# Holy Crap



## Mutt (Aug 16, 2007)

the pic on the left is a 23W one on the right is a recently purchased 55W...my gawd they made the thing huge. thing about blinds ya. lol
can put my hand right on it. not like the 23W guess the bigger tube and being a lil more spread out helps. Just thought I'd post what can be had online for under 16 bucks.
was happy with 1000bulbs. thought i'd post a good experience.


----------



## MJ20 (Aug 16, 2007)

Considerably larger..lol


----------



## DLtoker (Aug 16, 2007)

Cool Dawg!  How is the lumen output on the 55 Watter?


----------



## Mutt (Aug 16, 2007)

DLtoker said:
			
		

> Cool Dawg!
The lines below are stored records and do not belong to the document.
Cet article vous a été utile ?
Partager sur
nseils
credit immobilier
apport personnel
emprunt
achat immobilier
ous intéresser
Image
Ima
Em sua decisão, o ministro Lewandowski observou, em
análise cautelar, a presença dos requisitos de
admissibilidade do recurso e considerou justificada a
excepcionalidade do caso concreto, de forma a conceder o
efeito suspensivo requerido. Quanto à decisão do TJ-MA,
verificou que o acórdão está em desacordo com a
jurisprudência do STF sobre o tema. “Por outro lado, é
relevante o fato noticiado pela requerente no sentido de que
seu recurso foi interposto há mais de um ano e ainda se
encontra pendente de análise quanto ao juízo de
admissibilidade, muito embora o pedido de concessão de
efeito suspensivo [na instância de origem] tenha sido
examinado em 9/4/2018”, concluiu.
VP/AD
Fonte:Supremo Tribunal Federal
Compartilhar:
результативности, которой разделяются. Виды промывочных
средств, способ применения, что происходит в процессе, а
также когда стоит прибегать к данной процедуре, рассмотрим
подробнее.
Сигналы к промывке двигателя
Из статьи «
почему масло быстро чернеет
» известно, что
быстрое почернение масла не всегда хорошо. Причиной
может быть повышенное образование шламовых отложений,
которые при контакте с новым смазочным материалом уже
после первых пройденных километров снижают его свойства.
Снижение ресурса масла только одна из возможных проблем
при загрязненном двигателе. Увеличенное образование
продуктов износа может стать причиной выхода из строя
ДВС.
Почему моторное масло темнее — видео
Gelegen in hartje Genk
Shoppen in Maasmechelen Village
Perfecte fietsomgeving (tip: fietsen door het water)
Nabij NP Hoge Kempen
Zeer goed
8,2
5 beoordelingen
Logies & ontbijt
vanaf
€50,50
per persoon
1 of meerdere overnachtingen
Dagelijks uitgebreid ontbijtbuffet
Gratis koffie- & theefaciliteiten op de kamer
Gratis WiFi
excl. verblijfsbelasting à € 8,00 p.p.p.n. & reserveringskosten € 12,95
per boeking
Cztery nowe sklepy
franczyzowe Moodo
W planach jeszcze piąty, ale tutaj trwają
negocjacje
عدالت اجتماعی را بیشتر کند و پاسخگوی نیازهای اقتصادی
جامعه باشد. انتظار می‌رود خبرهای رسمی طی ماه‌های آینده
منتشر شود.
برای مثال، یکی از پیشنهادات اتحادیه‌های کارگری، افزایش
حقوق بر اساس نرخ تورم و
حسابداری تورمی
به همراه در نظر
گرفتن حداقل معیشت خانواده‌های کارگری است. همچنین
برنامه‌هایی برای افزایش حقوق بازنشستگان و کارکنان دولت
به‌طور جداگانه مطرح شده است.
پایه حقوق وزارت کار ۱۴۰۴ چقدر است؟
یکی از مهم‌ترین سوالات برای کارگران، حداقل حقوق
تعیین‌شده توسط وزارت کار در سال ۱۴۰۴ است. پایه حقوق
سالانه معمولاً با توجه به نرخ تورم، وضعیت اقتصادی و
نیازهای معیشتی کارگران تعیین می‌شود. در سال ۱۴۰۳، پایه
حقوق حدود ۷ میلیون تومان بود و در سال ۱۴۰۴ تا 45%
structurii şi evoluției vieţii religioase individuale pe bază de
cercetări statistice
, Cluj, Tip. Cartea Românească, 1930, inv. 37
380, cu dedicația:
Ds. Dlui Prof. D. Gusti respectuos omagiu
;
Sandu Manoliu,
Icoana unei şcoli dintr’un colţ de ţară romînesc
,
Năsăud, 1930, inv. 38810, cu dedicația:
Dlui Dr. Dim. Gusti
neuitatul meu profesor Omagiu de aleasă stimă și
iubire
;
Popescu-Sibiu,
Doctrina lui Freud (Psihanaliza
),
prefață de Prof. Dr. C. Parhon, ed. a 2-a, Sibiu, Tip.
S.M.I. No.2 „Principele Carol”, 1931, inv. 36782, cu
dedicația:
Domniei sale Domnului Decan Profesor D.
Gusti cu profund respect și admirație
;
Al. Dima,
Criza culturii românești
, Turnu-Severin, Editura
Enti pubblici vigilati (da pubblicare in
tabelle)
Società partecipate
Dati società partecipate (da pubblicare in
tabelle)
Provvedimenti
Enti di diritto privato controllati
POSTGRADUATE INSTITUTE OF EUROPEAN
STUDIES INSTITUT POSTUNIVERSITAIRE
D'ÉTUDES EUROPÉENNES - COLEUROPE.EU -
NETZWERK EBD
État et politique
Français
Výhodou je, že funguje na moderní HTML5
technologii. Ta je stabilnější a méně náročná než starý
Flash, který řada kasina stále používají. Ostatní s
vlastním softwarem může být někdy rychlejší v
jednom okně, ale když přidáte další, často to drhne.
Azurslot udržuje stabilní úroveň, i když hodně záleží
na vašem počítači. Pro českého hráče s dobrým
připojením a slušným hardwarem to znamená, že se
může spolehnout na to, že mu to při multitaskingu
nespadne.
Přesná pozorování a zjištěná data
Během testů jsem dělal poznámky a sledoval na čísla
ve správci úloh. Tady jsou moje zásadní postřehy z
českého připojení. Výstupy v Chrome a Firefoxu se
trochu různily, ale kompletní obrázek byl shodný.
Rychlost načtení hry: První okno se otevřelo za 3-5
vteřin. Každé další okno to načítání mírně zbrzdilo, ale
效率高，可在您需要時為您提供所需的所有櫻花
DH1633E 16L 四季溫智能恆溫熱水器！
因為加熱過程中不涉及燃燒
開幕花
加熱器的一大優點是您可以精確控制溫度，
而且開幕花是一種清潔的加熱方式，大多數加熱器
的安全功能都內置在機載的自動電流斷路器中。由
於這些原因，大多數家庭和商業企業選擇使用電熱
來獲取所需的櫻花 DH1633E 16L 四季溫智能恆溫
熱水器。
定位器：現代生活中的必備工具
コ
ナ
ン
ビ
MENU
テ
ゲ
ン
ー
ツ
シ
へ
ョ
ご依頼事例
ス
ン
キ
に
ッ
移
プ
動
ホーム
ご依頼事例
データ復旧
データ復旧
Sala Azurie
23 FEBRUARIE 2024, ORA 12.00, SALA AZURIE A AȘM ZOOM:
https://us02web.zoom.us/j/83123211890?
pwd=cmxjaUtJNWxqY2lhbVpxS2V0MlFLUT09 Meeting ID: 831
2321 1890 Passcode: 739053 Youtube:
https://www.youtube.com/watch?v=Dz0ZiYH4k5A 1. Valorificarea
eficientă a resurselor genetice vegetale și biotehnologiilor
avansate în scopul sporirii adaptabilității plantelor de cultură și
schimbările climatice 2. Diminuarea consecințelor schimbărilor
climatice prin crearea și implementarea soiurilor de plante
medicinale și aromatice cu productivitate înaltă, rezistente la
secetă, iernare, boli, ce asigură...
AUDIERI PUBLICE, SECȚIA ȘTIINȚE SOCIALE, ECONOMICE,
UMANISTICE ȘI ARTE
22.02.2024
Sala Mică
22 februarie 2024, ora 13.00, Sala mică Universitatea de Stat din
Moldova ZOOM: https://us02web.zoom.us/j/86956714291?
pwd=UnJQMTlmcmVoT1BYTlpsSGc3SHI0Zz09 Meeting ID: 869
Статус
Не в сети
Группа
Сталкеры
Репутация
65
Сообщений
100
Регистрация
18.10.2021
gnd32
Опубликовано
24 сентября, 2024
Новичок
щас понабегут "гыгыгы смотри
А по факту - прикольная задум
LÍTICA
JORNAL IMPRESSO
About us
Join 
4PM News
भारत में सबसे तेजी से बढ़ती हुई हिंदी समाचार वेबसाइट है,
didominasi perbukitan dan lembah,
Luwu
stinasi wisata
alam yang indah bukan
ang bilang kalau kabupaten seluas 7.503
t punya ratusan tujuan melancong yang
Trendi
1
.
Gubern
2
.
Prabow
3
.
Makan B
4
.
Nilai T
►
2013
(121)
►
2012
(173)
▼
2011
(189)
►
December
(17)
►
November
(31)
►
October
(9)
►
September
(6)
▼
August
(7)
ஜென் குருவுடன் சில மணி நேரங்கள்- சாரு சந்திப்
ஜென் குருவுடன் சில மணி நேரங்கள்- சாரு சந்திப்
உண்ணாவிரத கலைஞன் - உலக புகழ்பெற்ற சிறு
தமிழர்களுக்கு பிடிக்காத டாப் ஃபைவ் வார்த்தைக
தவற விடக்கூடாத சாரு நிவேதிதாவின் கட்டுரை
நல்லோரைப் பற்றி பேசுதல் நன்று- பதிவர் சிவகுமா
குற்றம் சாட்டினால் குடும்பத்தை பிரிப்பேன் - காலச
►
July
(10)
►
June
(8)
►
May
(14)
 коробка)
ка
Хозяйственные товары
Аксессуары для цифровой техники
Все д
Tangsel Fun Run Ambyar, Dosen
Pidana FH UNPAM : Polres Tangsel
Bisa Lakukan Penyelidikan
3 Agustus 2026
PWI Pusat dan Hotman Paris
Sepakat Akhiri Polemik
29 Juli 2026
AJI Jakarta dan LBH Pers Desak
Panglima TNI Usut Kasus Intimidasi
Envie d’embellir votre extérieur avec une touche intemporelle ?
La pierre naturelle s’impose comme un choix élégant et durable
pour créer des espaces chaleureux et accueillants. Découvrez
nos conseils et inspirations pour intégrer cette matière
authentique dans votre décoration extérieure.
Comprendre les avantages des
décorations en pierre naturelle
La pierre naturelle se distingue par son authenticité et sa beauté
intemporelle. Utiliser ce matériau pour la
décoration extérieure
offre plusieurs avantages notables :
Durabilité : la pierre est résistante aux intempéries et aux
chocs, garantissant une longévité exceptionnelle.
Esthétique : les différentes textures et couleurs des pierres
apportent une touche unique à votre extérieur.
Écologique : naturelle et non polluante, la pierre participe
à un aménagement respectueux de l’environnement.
How is the lumen output on the 55 Watter?


 
3600 lumens for both the 5000K and the 2700K (didn't have any 6500K  )

at 1000bulbs they have 105watter scared to see how big that beast is. prolly need a forklift. lol


----------



## booradley (Aug 16, 2007)

Mutt said:
			
		

> 3600 lumens for both the 5000K and the 2700K (didn't have any 6500K  )
> 
> at 1000bulbs they have 105watter scared to see how big that beast is. prolly need a forklift. lol


 
I used to have 2 of those 105 watters (plus a 200 watt). they were about 10 inches long and about 3 inches around. 6 inches for the 200 watt light. But  Ireally do not recommend those big freakin bulbs to anyone! Too expensive, too fragile (all mine broke or got damaged long before they reached their life span!) and you don't have as much control with where the light shines. With two 55 watt bulbs, you can place them at two different heights to accomodate for different plant heights.


----------



## Mutt (Aug 16, 2007)

yeah, why i went with the 55W....used to use 42W but wally world only had 23W when i went. So i found these online. hope they last a few months.


----------



## booradley (Aug 16, 2007)

Mutt said:
			
		

> yeah, why i went with the 55W....used to use 42W but wally world only had 23W when i went. So i found these online. hope they last a few months.


 
Yeah, I'm wishing I had done that instead of buying those monsters! Oh well... HPS and t-5s now.


----------



## bombbudpuffa (Aug 16, 2007)

Glad you liked 1000bulbs, I was thinking about ordering from them. How's shipping?


----------



## Mutt (Aug 16, 2007)

great 3 business days. packing popcorn hell tho  hate that stuff.:hairpull:


----------



## Oaklandish (Aug 21, 2007)

How much did that cost? Do you have good luck with cfl's?


----------



## ktownlegend (Aug 21, 2007)

OMG, look at this its for a 105 watt cfl = to 500watts
Manufacturer: EIKO 


Manufacturer's Part Number: 81180 
105W/SPRING/50K 
Life Hours: 8,000 
105 Watts 
Approximate Incandescent Equivalent: 500 Watts 
Initial Lumens: 6,900 
Color Rendering Index: 84 
Color Temp: 5,000 
Warranty: 12 Months 
Case Quantity: 6 



I WANT A HALF A DOZEN I THINK. AND THEY SCREW INTO NORMAL FIXTURES.


----------



## Oaklandish (Aug 21, 2007)

ktownlegend said:
			
		

> OMG, look at this its for a 105 watt cfl = to 500watts
> Manufacturer: EIKO
> 
> 
> ...



Now I'm getting curious.. What is more worth it? CFL or floro?


----------



## bombbudpuffa (Aug 21, 2007)

> What is more worth it? CFL or floro?


CFL hands down imo.


----------



## Oaklandish (Aug 21, 2007)

Just seems to me like flo tubes would be more ideal because they can be put inches away from plants without harm.. But I'm not here to give my opinion, I'm here to learn. =] Maybe I will do a cfl grow also to compare..


----------



## bombbudpuffa (Aug 21, 2007)

> they can be put inches away from plants without harm


So can CFLs my good man.


----------



## Oaklandish (Aug 21, 2007)

Ah, very good to know! My apologies if I threw this off-topic!


----------



## BonesBUD (Aug 22, 2007)

I was thinking of switching to the WM 42w for flower, but now im wondering about the 55w from 1000bulbs.  The price/selection looks great.  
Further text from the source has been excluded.